In the realm of sex, I knew her as thoroughly as someone I had been intimately involved with for years. I had penetrated her consciousness in every way I possibly could since first reading "The Fountainhead", so the actual act of sex felt almost like a continuation of the same endeavor. The desire to 'know' her in all conceivable senses was central to my interactions with her. It was as if we had been engaged in foreplay for four years -- since the evening in March 1950 when we first met. Later, Ayn told me that was exactly how she felt.

I was conscious of two different responses to our first sexual experience. My body felt completely unastonished, completely serene, as if what was now happening was the most natural thing in the world. My mind, in contrast, had flashes of excitement and disorientation at the thought 'I am now *sleeping with Ayn*." The two perspectives were like musical themes running in counterpoint, yielding a result more thrilling than either could produce by itself -- a high level of excitement devoid of any trace of anxiety. I believed I did see a touch of apprehension in Ayn, but it was a kind one welcomes because it makes one feel more alive, makes the moment more momentous.

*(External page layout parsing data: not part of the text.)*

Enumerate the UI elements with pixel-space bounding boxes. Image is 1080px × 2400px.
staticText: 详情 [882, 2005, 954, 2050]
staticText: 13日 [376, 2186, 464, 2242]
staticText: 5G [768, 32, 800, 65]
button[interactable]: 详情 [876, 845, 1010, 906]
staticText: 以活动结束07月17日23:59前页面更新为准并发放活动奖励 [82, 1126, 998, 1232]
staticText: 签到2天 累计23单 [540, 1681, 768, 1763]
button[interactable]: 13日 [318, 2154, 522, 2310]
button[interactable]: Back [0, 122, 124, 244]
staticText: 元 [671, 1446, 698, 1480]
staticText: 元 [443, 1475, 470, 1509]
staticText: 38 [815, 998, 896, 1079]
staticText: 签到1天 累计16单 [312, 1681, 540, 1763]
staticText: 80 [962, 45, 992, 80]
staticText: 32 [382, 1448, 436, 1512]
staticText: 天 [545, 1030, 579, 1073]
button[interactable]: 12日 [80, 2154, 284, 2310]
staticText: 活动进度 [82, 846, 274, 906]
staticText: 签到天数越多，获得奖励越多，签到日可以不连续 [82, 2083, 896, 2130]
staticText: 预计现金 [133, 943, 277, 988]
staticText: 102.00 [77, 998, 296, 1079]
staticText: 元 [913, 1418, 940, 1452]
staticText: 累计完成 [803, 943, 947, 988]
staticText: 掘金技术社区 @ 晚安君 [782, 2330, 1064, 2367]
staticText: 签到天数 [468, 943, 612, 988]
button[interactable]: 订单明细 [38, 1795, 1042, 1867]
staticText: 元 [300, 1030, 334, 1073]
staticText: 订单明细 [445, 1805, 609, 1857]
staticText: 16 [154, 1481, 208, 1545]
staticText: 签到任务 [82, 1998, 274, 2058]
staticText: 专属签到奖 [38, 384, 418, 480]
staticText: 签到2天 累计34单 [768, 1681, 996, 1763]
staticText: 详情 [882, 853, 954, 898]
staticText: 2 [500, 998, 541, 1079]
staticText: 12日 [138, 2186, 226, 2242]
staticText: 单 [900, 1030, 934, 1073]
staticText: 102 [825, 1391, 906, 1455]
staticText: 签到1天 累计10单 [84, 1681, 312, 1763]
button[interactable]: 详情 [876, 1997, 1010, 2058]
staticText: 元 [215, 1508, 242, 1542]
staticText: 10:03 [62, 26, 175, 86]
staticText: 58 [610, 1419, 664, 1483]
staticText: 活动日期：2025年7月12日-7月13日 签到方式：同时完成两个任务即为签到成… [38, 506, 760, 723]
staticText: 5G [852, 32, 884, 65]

She made love with the same single-tracked concentration with which she did everything else; nothing existed but the moment, our bodies, this sensation, and then the next. What was electrifying was that in her gentlest, most sensual touch, I could feel the full force of her personality , as if the voltage of her mind and the voltage of her flesh were one.

Watching her eyes watching me was aphrodisiacal. I knew that what she wanted most was not my tenderness but my aggressiveness, my willingness to do anything I felt like doing, without asking and without hesitating. She wanted me to be a master, to use her language, exercising his rights over his property. This, and this alone, allowed the female in her to emerge fully. Because I had no unusual sexual predilections and no interest in giving or receiving pain and every interest in giving and receiving pleasure, our lovemaking was uncomplicated happiness.

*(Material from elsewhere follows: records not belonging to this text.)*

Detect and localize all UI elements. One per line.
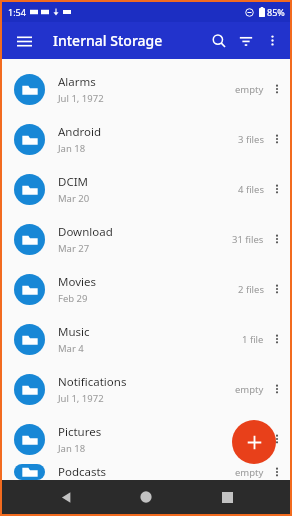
staticText: empty [235,466,264,479]
staticText: Download [58,224,113,240]
staticText: Pictures [58,424,102,440]
button[interactable]: DCIM [2,164,290,214]
button[interactable]: Movies [2,264,290,314]
button[interactable]: Pictures [2,414,290,464]
staticText: 1:54 [8,6,26,18]
staticText: Android [58,124,102,140]
button[interactable]: Home [129,480,163,514]
button[interactable]: More options [259,27,286,54]
staticText: Podcasts [58,464,107,480]
button[interactable]: Back [49,480,83,514]
button[interactable]: Sort and filter [232,27,259,54]
staticText: Movies [58,274,96,290]
staticText: empty [235,383,264,396]
button[interactable]: Download [2,214,290,264]
button[interactable]: Podcasts [2,464,290,480]
button[interactable]: Add new item [232,420,276,464]
staticText: Notifications [58,374,127,390]
button[interactable]: Search [205,27,232,54]
button[interactable]: Options for Notifications [264,364,290,414]
staticText: 85% [267,6,285,18]
staticText: Music [58,324,90,340]
staticText: Mar 20 [58,192,90,205]
staticText: Jul 1, 1972 [58,392,104,405]
staticText: Jan 18 [58,442,86,455]
staticText: Jul 1, 1972 [58,92,104,105]
button[interactable]: Recent apps [210,480,244,514]
button[interactable]: Open navigation drawer [9,26,39,56]
staticText: Jan 18 [58,142,86,155]
staticText: 3 files [238,133,264,146]
staticText: empty [235,83,264,96]
staticText: DCIM [58,174,88,190]
staticText: 1 file [242,333,264,346]
button[interactable]: Options for Alarms [264,64,290,114]
staticText: Mar 27 [58,242,90,255]
staticText: 2 files [238,283,264,296]
button[interactable]: Options for Movies [264,264,290,314]
staticText: 4 files [238,183,264,196]
button[interactable]: Options for Music [264,314,290,364]
button[interactable]: Options for Android [264,114,290,164]
button[interactable]: Music [2,314,290,364]
staticText: 31 files [232,233,264,246]
staticText: Internal Storage [53,31,163,50]
button[interactable]: Alarms [2,64,290,114]
button[interactable]: Notifications [2,364,290,414]
button[interactable]: Options for Podcasts [264,464,290,480]
staticText: Alarms [58,74,96,90]
button[interactable]: Android [2,114,290,164]
staticText: Feb 29 [58,292,88,305]
button[interactable]: Options for Pictures [264,414,290,464]
button[interactable]: Options for Download [264,214,290,264]
staticText: Mar 4 [58,342,84,355]
button[interactable]: Options for DCIM [264,164,290,214]
staticText: 2 files [238,433,264,446]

That I could bring such joy to a woman twenty-five years my senior, a woman I admired so passionately, nourished my sexual self-esteem. That she could evoke an intense response in a man so many years younger, a man she perceived as the incarnation of her values, nourished hers...

In the bedroom there was no split between the novelist and the woman. She was sensual, passionate, uninhibited, aggressive, submissive, strong, helpless, and magnificently greedy. She made it abundantly clear that her most ardent desire was to be reduced to a state of total surrender, which meant that I was free to release my own aggressive energy. We were like two prisoners let loose.

Nothing we could say or do could frighten or overwhelm the other. Nothing was too much. Whatever one gave, the other welcomed. Whatever one wanted, the other provided. We embraced sex as a person embraces oxygen after being underwater for too long.

'What's happening to me?' Ayn would say. 'You're turning me into an animal.' And I would grin mockingly and answer, 'Really? What were you before?' 'A mind,' she would say. And I would reply, 'Really? Do you have a mind? Who ever told you that?'

...

2 comments:

JUSIPER said...

Oh my God. I love the part where he ties his aggression to the Fountainhead. This is must-reading for Objectivist boys. I wonder if Alan Greenspan read it before going after Barbara Walters and Andrea Mitchell.

el blogador said...

I love how he describes her as "magnificently hungry".